I remember talking about it with my parents and that adventure. They were proud of it. They loved it. My dad bragged to all his friends, “My son studied Mandarin in college and took the Trans Siberian Railway,” blah blah blah blah blah blah. And that’s something I found interesting. People often brag about their external adventures in the world. It doesn’t really threaten anyone. Yes, I did some of it myself in my early 20s, sort of feeling very proud of myself. Sort of gave me an identity. I held the identity of traveler. This is going back 30 years ago, and it seemed like my parents loved me more for it. My dad was proud and told all his friends.

But it wasn’t the same when I went within, took that adventure. I think some of my external journeying, yes, terrifying. Terrifying to go to Russia. Everybody told me, “You’re going to get robbed. You’re going to die. This is just post-Soviet Russia,” and blah blah blah. “People are going to rob you blind. And I had a guitar. They’re going to steal your guitar.” And China, who knows what’s going to happen? “You might die there.” And my mom was a nurse. “Oh, you could get Hepatitis and this and this and this and rabies and meningitis.” And you know, culturally, I was terrified. But it was scary. But when I got there, nothing bad happened. Kind people everywhere.

A lot of what I learned about external adventures is the fears beforehand are much worse than the reality. But it wasn’t the same when I went inside and really started exploring my psyche and my history. Sometimes I went into exploring my psyche with a lot of passion and joy, but it was afterward or during. That’s when it got really scary, where I was like, “This is confusing. This isn’t like sitting on the Trans Siberian Railway and being around nice people, kind people who want to help me and share with me.” This is painful. This is full of tears.

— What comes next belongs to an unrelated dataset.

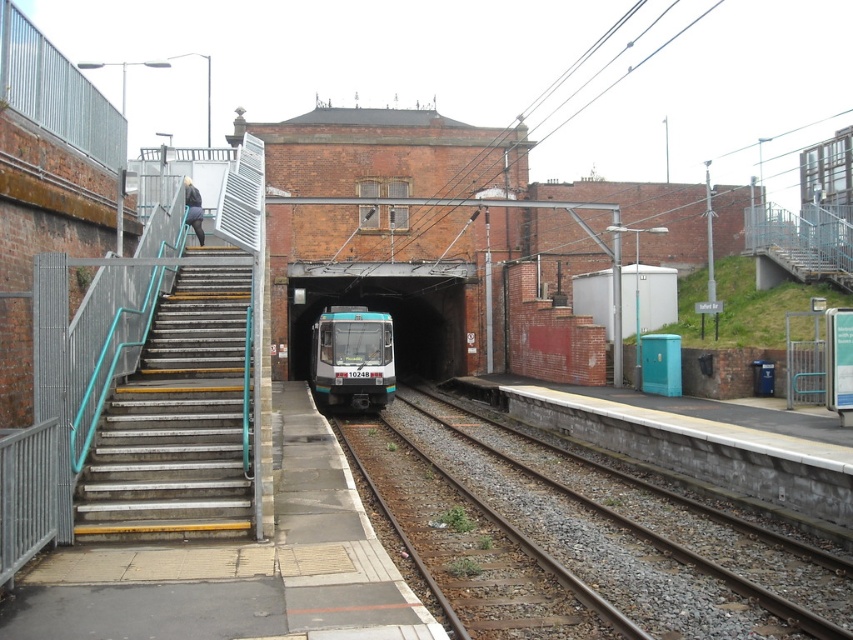 You are a passenger waiting at the station and see the teal glass train at center and the teal glossy train at center. Which one is closer to you?

The teal glass train at center is closer to you because the teal glossy train at center is behind it.

You are standing at the railway station and want to locate the smooth concrete tracks at center. According to the coordinates provided, where should you look?

The smooth concrete tracks at center are located at coordinates point (579,541).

Probably in any three days of those 15 years I did of all that journaling and all that self-therapy and self-exploration, I experienced more terror and pain than in any three days of my adventures before that. Adventures out in the world. And it’s the same now when I go out and explore the world and collect data about what’s really happening in the world culturally, in different nationalities and different languages and in nature, out in the world, all these different regions. It’s scary beforehand, but during, usually it just seems pretty normal. It seems pretty okay. I usually find kind people everywhere.

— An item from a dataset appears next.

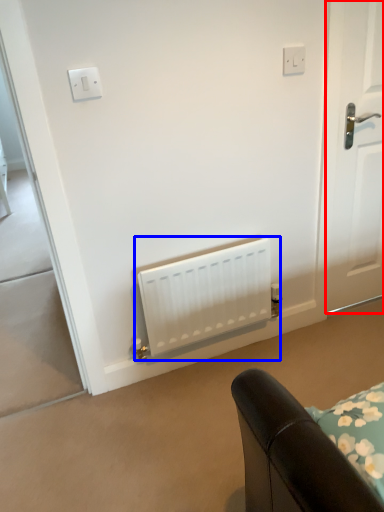 Question: Among these objects, which one is farthest to the camera, door (highlighted by a red box) or radiator (highlighted by a blue box)?

Choices:
 (A) door
 (B) radiator

Answer: (B) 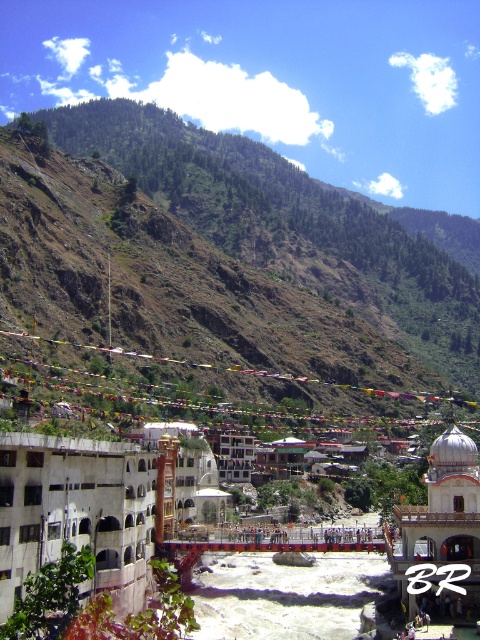 You are planning to build a small garden on the slope between the green grassy hillside at upper center and the white stucco building at center. Considering their heights, which one should you place the garden closer to for better sunlight exposure?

But the journey within is so lonely. Go solo. Being with myself, often having no one to lean on except me, which is so much better than what I had as a kid. Because as a child, not only was I not old enough to have a developed self to lean on, but I wasn’t even allowed to have a self. It was forbidden. As an adult, especially now, it’s like I’ve got this person who loves me and cares about me, and that’s me. And I can fight for myself, and I can write about that more, and I can journal and have all sorts of different ways to develop my relationship with myself, to become stronger, to be more there for myself, to feed my growth process, to feed my healing process as I travel further into the unknown.

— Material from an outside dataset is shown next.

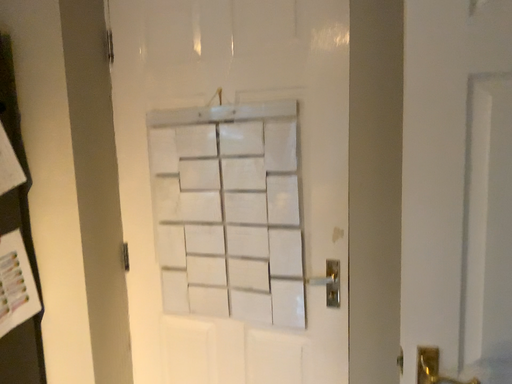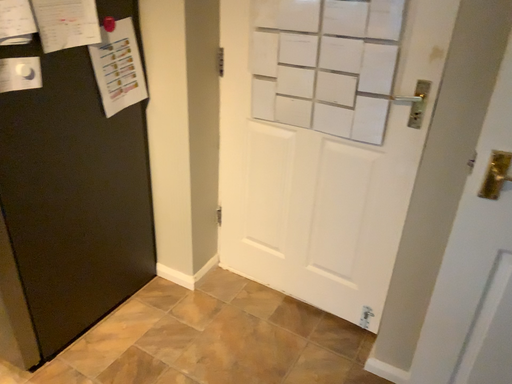 Question: Which way did the camera rotate in the video?

Choices:
 (A) rotated downward
 (B) rotated upward

Answer: (A)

I’ve long since lost my family system. They long since hated me and realized, “Daniel’s a hopeless case” from their perspective. But really what was going on is I realized they’re sick. They’re never going to grow. They’re never going to get it. They’re never going to love me. They never did. They’re never going to love themselves. They’re never going to be honest. They’ve always accepted some limited, comfortable, easy life of denial and projection, falseness, dishonesty, fake relationships, shallowness. And they figured out that I don’t fit into their world, and I figured out that they have lost their right to have a place in mine.

And so what I do now is continue forward with the external allies I have found in the world. Not my biological blood relatives, but a family of truth, a family of sharing and compassion. Other people who are also heading into the unknown within themselves. People on the deepest adventure of life, the adventure of self-development. People who support me on my journey, and people who I support on theirs, such that I grow, I heal, I continue to heal, I continue to know more about myself, continue to become a better person, and continue to share with you.